Mengenali budaya
Sendiri
Oleh Riyadi
Betapa
asyiknya ketika anak- anak Jawa bermain-main seraya menyanyikan tembang Dhayohe
Teka. Serasa tak ada beban yang
menggelayuti kehidupan mereka meski
keadaan mereka sesungguhnya sangat kurang beruntung karena pada saat itu masih dalam suasana penjajahan.
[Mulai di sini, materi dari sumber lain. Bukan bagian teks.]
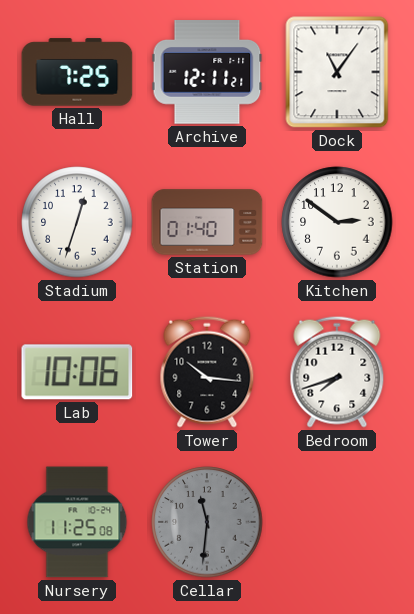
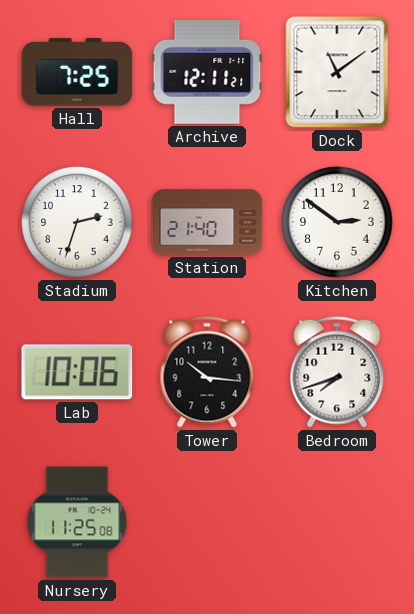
Dock: 11:06 -> 11:09
Stadium: 12:33 -> 2:33
Station: 01:40 -> 21:40
Cellar: 11:31 -> none
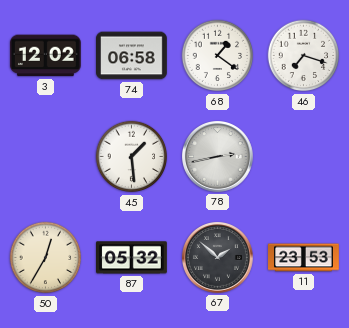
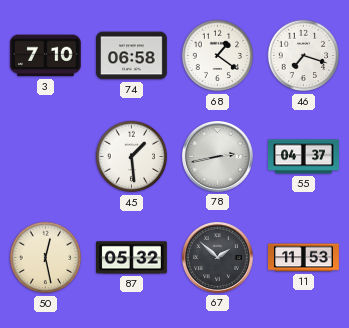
3: 12:02 -> 7:10
55: none -> 04:37
50: 12:35 -> 12:28
11: 23:53 -> 11:53
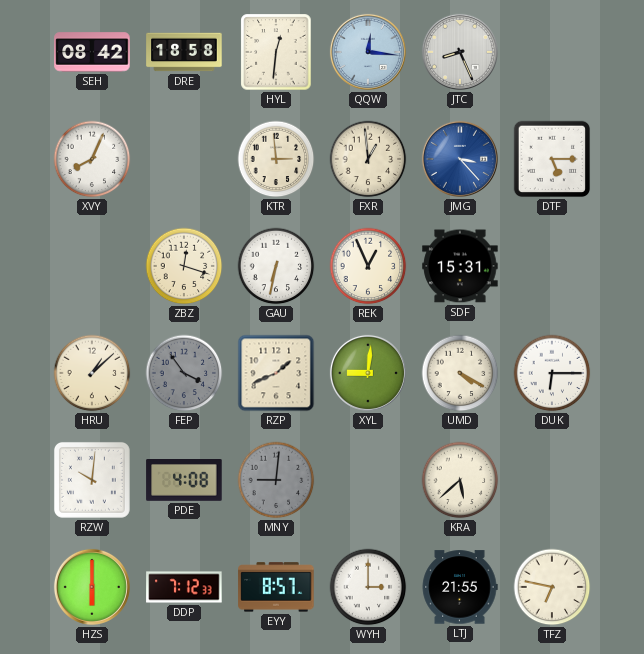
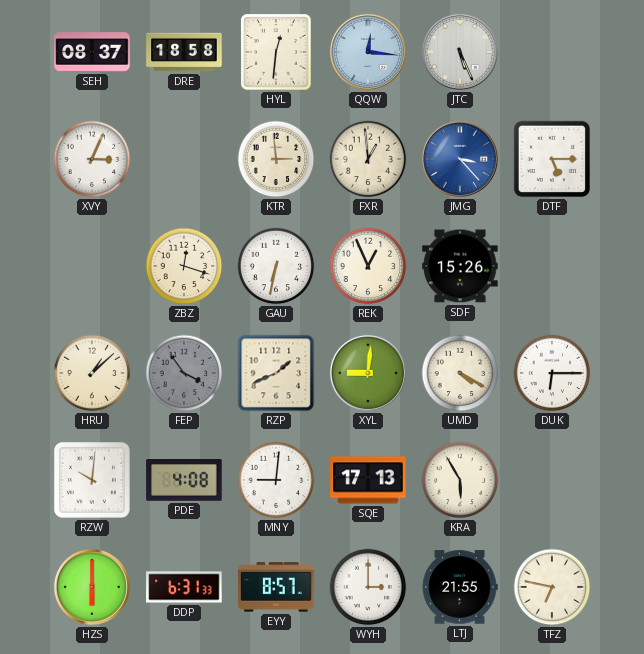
SEH: 08:42 -> 08:37
JTC: 8:26 -> 5:26
XVY: 8:04 -> 3:04
SDF: 15:31 -> 15:26
MNY dial: grey -> white
SQE: none -> 17:13
KRA: 5:38 -> 5:55
DDP: 7:12 -> 6:31
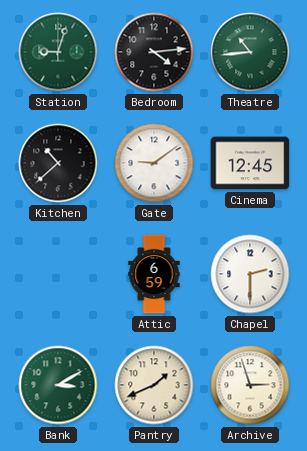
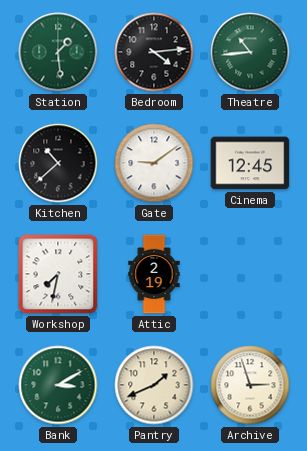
Station: 9:03 -> 1:29
Workshop: none -> 7:32
Attic: 6:59 -> 2:19
Chapel: 2:30 -> none
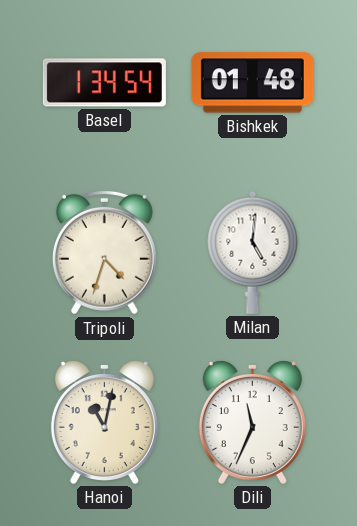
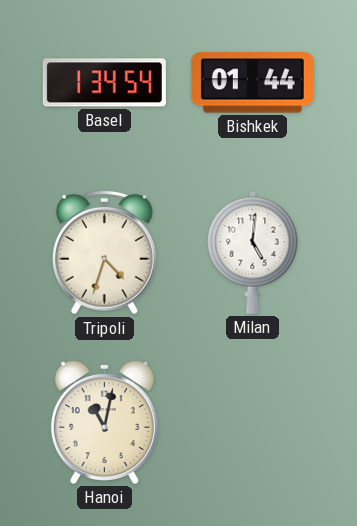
Bishkek: 01:48 -> 01:44
Dili: 11:34 -> none
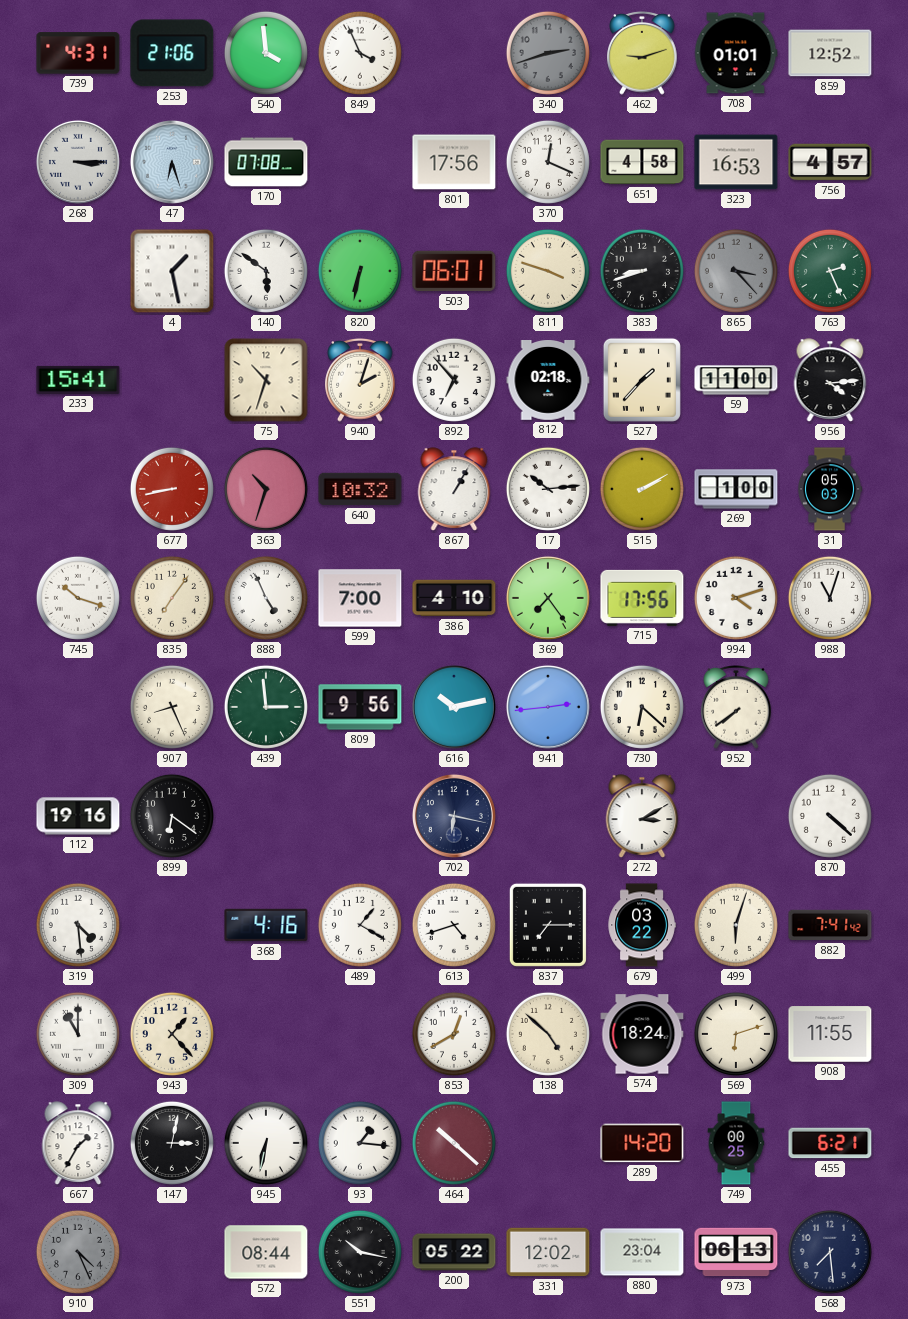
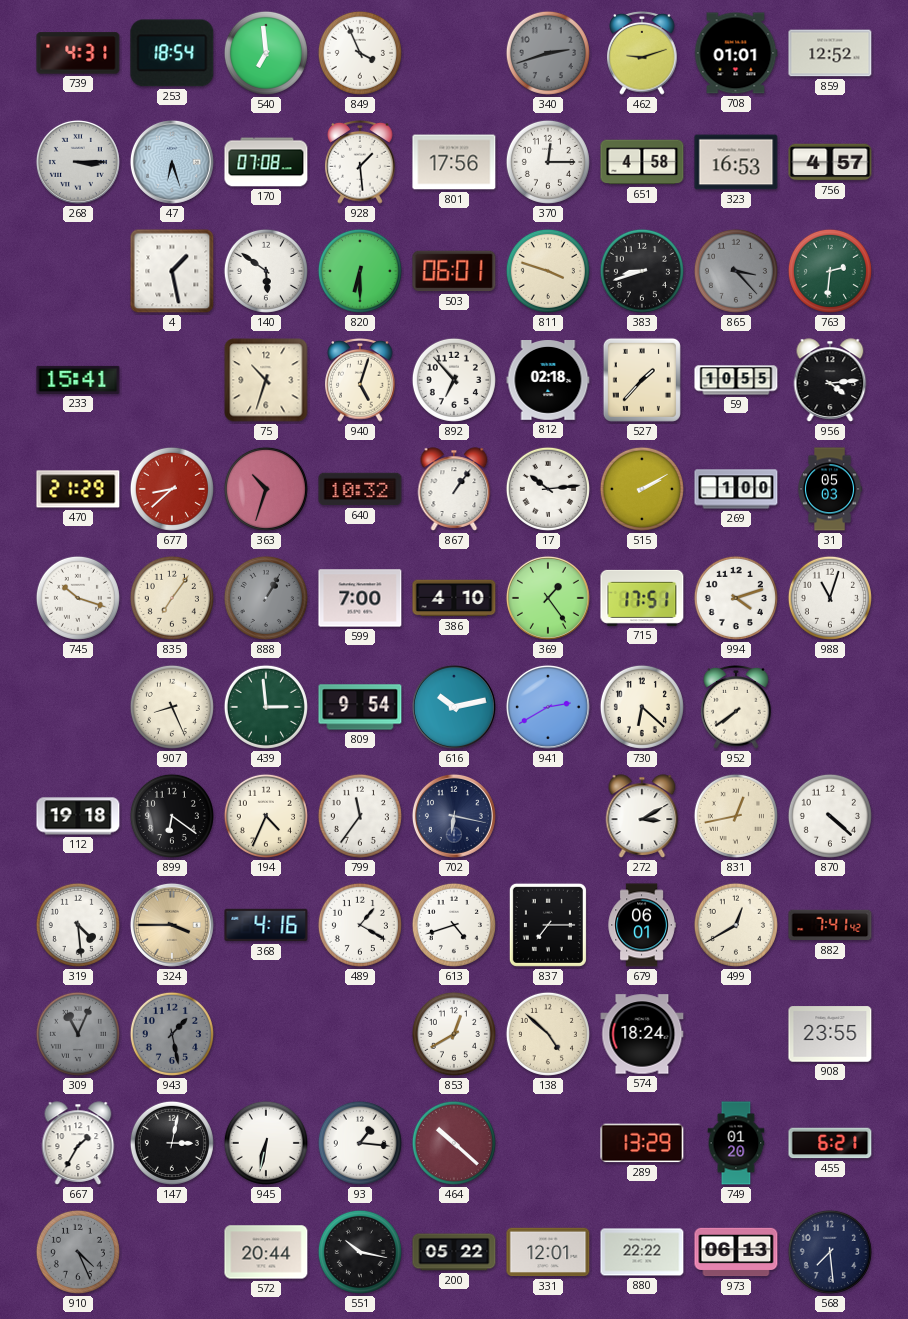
253: 21:06 -> 18:54
540: 3:59 -> 6:59
928: none -> 1:29
370: 12:19 -> 12:15
820: 6:32 -> 6:30
763: 2:26 -> 2:31
940: 2:03 -> 5:03
59: 11:00 -> 10:55
470: none -> 21:29
677: 8:43 -> 8:38
867: 1:05 -> 1:06
888: 4:56 -> 1:05
888 dial: white -> grey
369: 7:24 -> 1:24
715: 17:56 -> 17:51
809: 9:56 -> 9:54
941: 2:44 -> 2:40
112: 19:16 -> 19:18
194: none -> 4:34
799: none -> 11:36
831: none -> 12:43
324: none -> 3:45
679: 03:22 -> 06:01
499: 6:03 -> 12:40
309: 11:00 -> 11:04
309 dial: white -> grey
943: 1:23 -> 1:28
943 dial: cream -> grey
569: 6:12 -> none
908: 11:55 -> 23:55
289: 14:20 -> 13:29
749: 00:25 -> 01:20
572: 08:44 -> 20:44
331: 12:02 -> 12:01
880: 23:04 -> 22:22
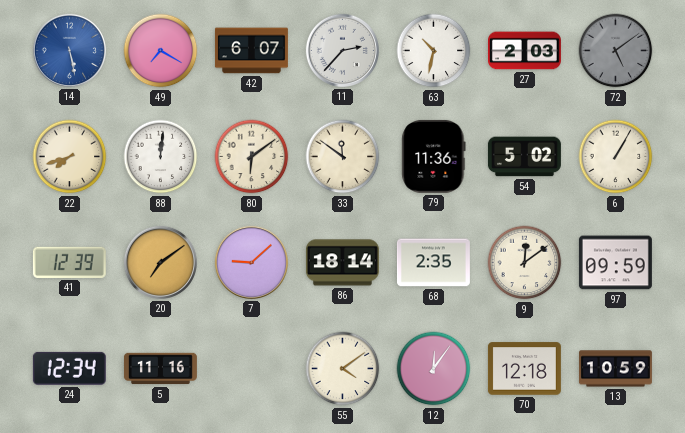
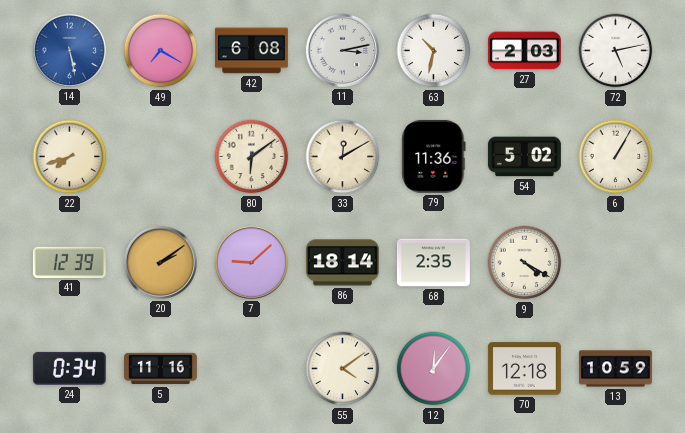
42: 6:07 -> 6:08
11: 2:37 -> 3:13
72: 5:09 -> 5:13
72 dial: grey -> white
88: 12:01 -> none
33: 11:51 -> 12:10
20: 7:09 -> 2:09
9: 12:09 -> 4:20
97: 09:59 -> none
24: 12:34 -> 0:34
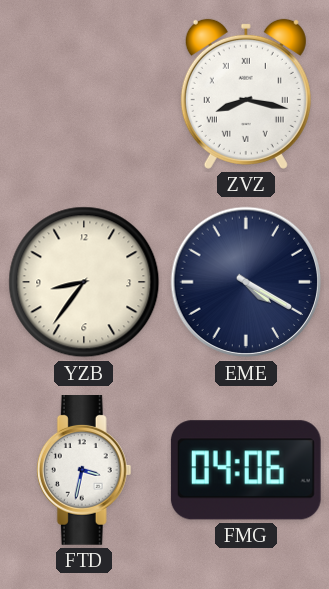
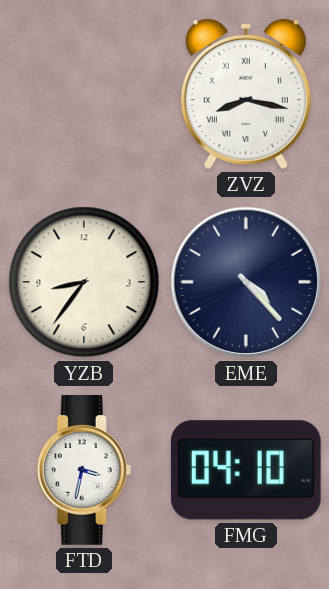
EME: 4:20 -> 4:23
FMG: 04:06 -> 04:10
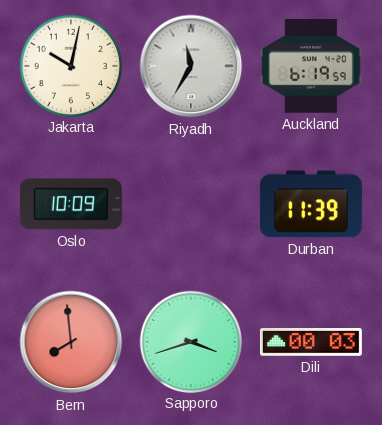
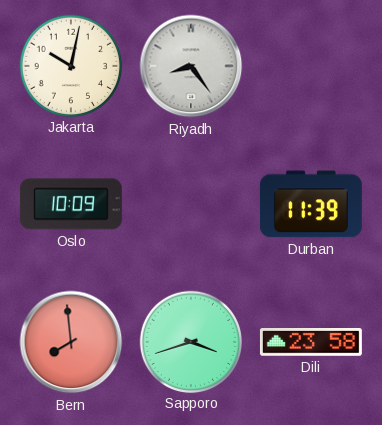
Riyadh: 11:35 -> 8:24
Auckland: 6:19 -> none
Dili: 00:03 -> 23:58
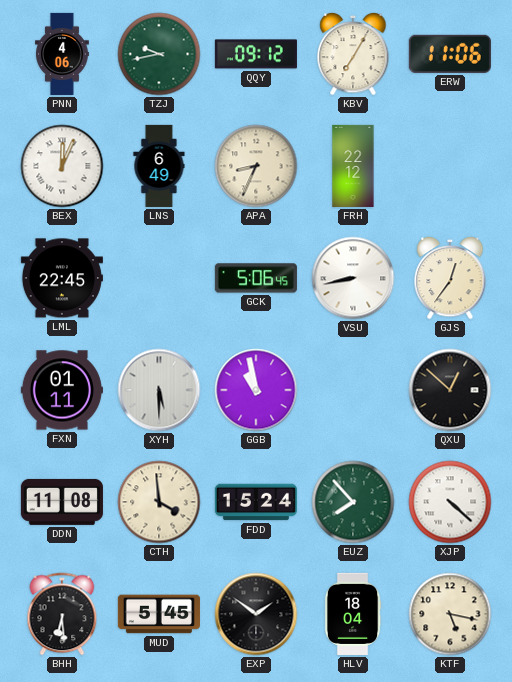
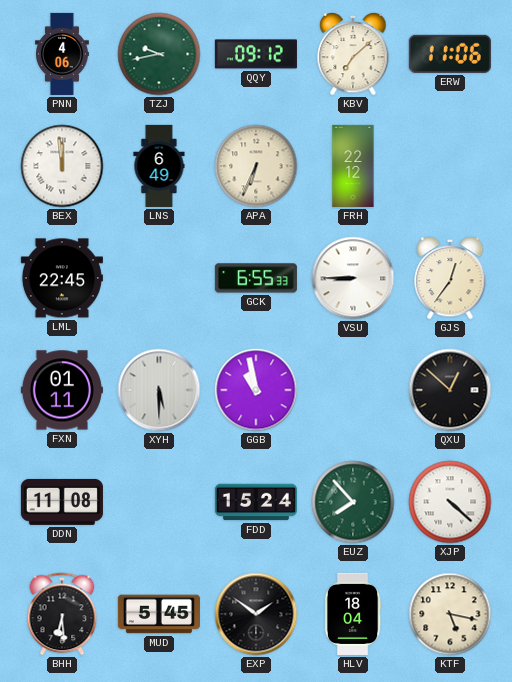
KBV: 7:05 -> 7:08
BEX: 12:04 -> 11:59
APA: 8:34 -> 6:34
GCK: 5:06 -> 6:55
VSU: 8:43 -> 8:45
CTH: 3:59 -> none
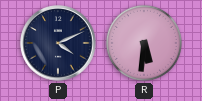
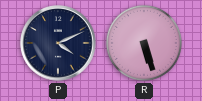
R: 5:31 -> 5:27
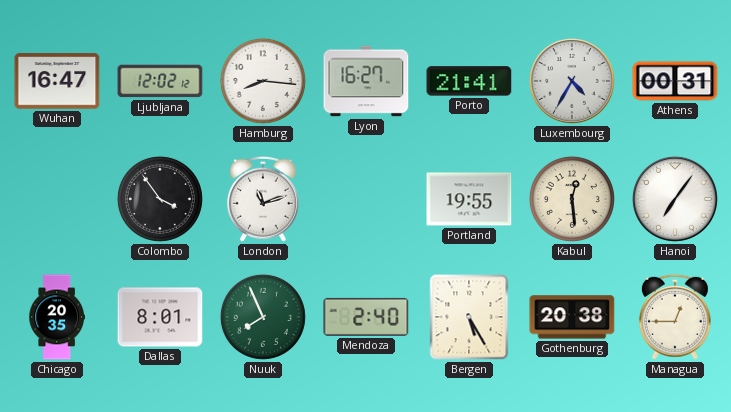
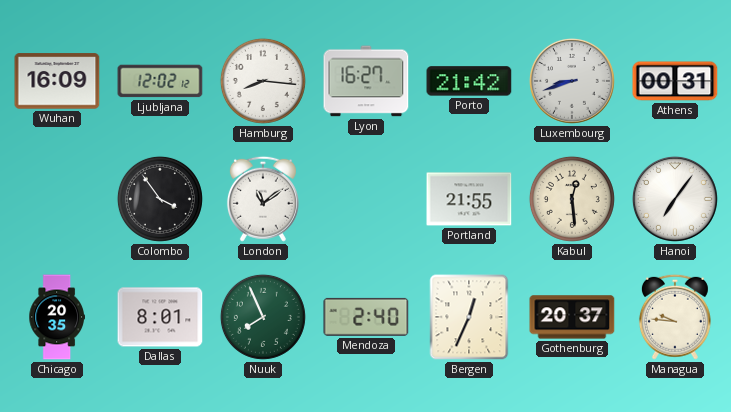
Wuhan: 16:47 -> 16:09
Porto: 21:41 -> 21:42
Luxembourg: 4:35 -> 8:42
London: 11:12 -> 11:09
Portland: 19:55 -> 21:55
Bergen: 5:25 -> 12:34
Gothenburg: 20:38 -> 20:37
Managua: 12:45 -> 9:46
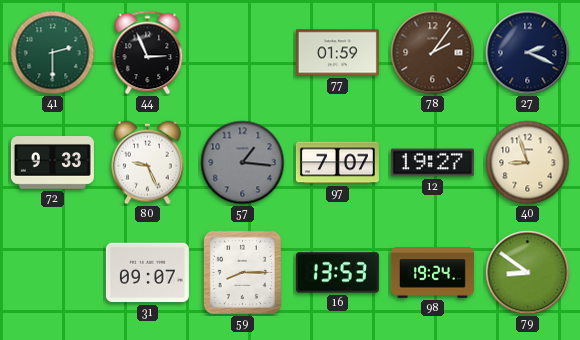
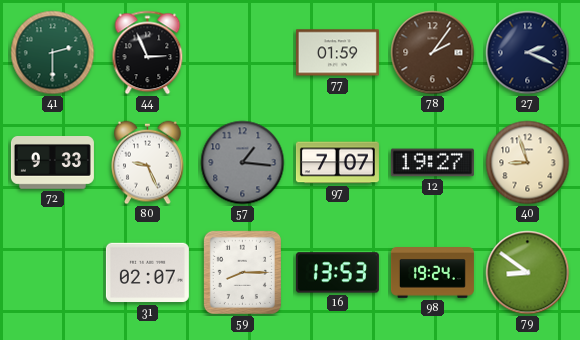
31: 09:07 -> 02:07
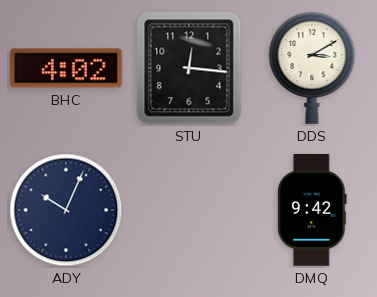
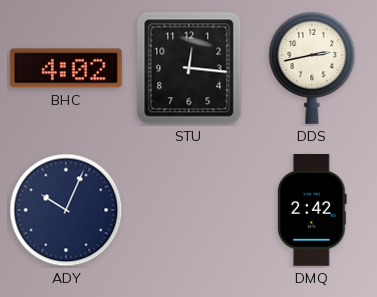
DDS: 3:10 -> 2:43
DMQ: 9:42 -> 2:42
Tetapi dengan melantunkan tembang itu seakan terlepas semua beban yang
menghimpitnya.
Tembang
Dhayohe
Teka secara turun-temurun diwariskan
dari nenek moyang mereka tanpa pernah
mengerti betapa besar kandungan nilainya. Mereka hanya menerima sebagai sarana bersuka cita untuk mengurangi duka lara yang dirasakan mereka.
Tembang Dhayohe
Teka yang berbunyi :
E ..., dhayohe teka, e... , gelarna
klasa
E... , klasane bedah, e... ,
tambalen jadah
E..., jadahe mambu,
e ..., empakna asu
E... , asune mati, e... , buangen
kali
E... , kaline banjir , e ..., buangen pinggir
Dilihat
sepintas tembang itu tersusun atas lima
larik di mana kelimanya berbentuk dialog yang enak dibunyikan
dan didengar. Pencitraan bunyi yang digunakan dalam tembang tersebut
sungguh sangat tinggi nilainya. Setiap
kalimat diawali dengan kata E...
secara repetisi yang menyebabkan
pendengar tertarik perhatiannya.
Selanjutnya semua diakhiri dengan
persajakan yang terpadu sehingga terasa nyaman dinikmati.
Dengan
memparafrasekan dan menelaah tembang
tersebut mungkin dapat sedikit
menyingkap makna dan pesan yang terkandung
di dalamnya. Maka telaah berikut ini bertujuan untuk memahami atas kandungan maknanya .
Baris
pertama berbunyi ; E... , dhayohe teka,
menggambarkan tentang seseorang yang kedatangan
tamu. Tamu di sini adalah tamu yang benar-benar sudah ditunggu kedatangannya.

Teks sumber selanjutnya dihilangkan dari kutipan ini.